(Beginning of Records for the task)
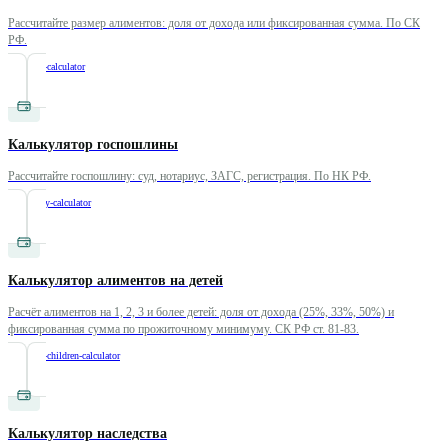
Рассчитайте размер алиментов: доля от дохода или фиксированная сумма. По СК
РФ.
/
alimony-calculator
Калькулятор госпошлины
Рассчитайте госпошлину: суд, нотариус, ЗАГС, регистрация. По НК РФ.
/
state-duty-calculator
Калькулятор алиментов на детей
Расчёт алиментов на 1, 2, 3 и более детей: доля от дохода (25%, 33%, 50%) и
фиксированная сумма по прожиточному минимуму. СК РФ ст. 81-83.
/
alimony-children-calculator
Калькулятор наследства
(End of Records for the task)
*Task objective*
Go through the entries above and write them out again exactly, images left behind.

*Response area*
Рассчитайте размер алиментов: доля от дохода или фиксированная сумма. По СК
РФ.
/
alimony-calculator
Калькулятор госпошлины
Рассчитайте госпошлину: суд, нотариус, ЗАГС, регистрация. По НК РФ.
/
state-duty-calculator
Калькулятор алиментов на детей
Расчёт алиментов на 1, 2, 3 и более детей: доля от дохода (25%, 33%, 50%) и
фиксированная сумма по прожиточному минимуму. СК РФ ст. 81-83.
/
alimony-children-calculator
Калькулятор наследства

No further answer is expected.